__Goal of the exercise__
Using the data below, gather each line that includes the word "Ihrer".

__Extracted entries__
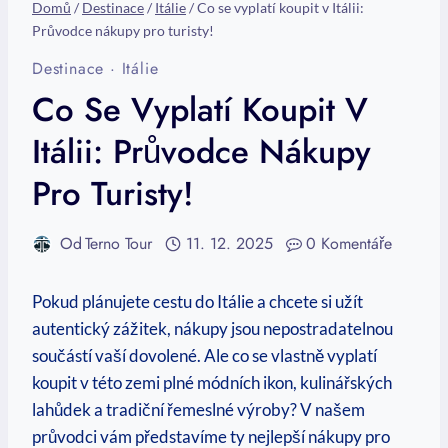
Domů
/
Destinace
/
Itálie
/
Co se vyplatí koupit v Itálii:
Průvodce nákupy pro turisty!
Destinace
·
Itálie
Co Se Vyplatí Koupit V
Itálii: Průvodce Nákupy
Pro Turisty!
Od
Terno Tour
11. 12. 2025
0 Komentáře
Pokud plánujete cestu do Itálie a chcete si užít
autentický zážitek, nákupy jsou nepostradatelnou
součástí vaší dovolené. Ale co se vlastně vyplatí
koupit v této zemi plné módních ikon, kulinářských
lahůdek a tradiční řemeslné výroby? V našem
průvodci vám představíme ty nejlepší nákupy pro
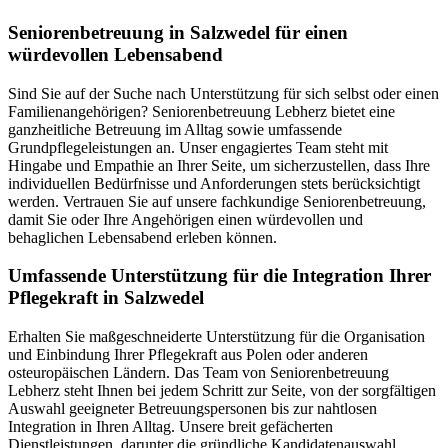
Senioren­betreuung in Salzwedel für einen
würdevollen Lebensabend
Sind Sie auf der Suche nach Unterstützung für sich selbst oder einen
Familienangehörigen? Seniorenbetreuung Lebherz bietet eine
ganzheitliche Betreuung im Alltag sowie umfassende
Grundpflegeleistungen an. Unser engagiertes Team steht mit
Hingabe und Empathie an Ihrer Seite, um sicherzustellen, dass Ihre
individuellen Bedürfnisse und Anforderungen stets berücksichtigt
werden. Vertrauen Sie auf unsere fachkundige Seniorenbetreuung,
damit Sie oder Ihre Angehörigen einen würdevollen und
behaglichen Lebensabend erleben können.
Umfassende Unterstützung für die Integration Ihrer
Pflegekraft in Salzwedel
Erhalten Sie maßgeschneiderte Unterstützung für die Organisation
und Einbindung Ihrer Pflegekraft aus Polen oder anderen
osteuropäischen Ländern. Das Team von Seniorenbetreuung
Lebherz steht Ihnen bei jedem Schritt zur Seite, von der sorgfältigen
Auswahl geeigneter Betreuungspersonen bis zur nahtlosen
Integration in Ihren Alltag. Unsere breit gefächerten
Dienstleistungen, darunter die gründliche Kandidatenauswahl,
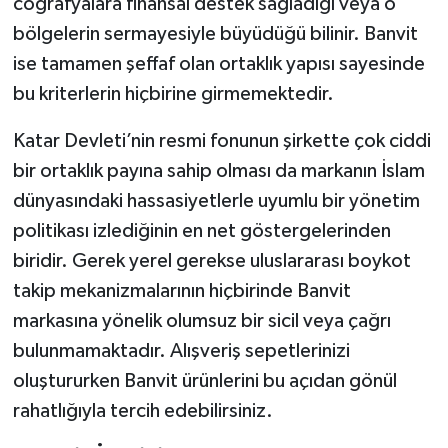
coğrafyalara finansal destek sağladığı veya o
bölgelerin sermayesiyle büyüdüğü bilinir. Banvit
ise tamamen şeffaf olan ortaklık yapısı sayesinde
bu kriterlerin hiçbirine girmemektedir.
Katar Devleti’nin resmi fonunun şirkette çok ciddi
bir ortaklık payına sahip olması da markanın İslam
dünyasındaki hassasiyetlerle uyumlu bir yönetim
politikası izlediğinin en net göstergelerinden
biridir. Gerek yerel gerekse uluslararası boykot
takip mekanizmalarının hiçbirinde Banvit
markasına yönelik olumsuz bir sicil veya çağrı
bulunmamaktadır. Alışveriş sepetlerinizi
oluştururken Banvit ürünlerini bu açıdan gönül
rahatlığıyla tercih edebilirsiniz.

__Exercise answer__
Hingabe und Empathie an Ihrer Seite, um sicherzustellen, dass Ihre
Umfassende Unterstützung für die Integration Ihrer
und Einbindung Ihrer Pflegekraft aus Polen oder anderen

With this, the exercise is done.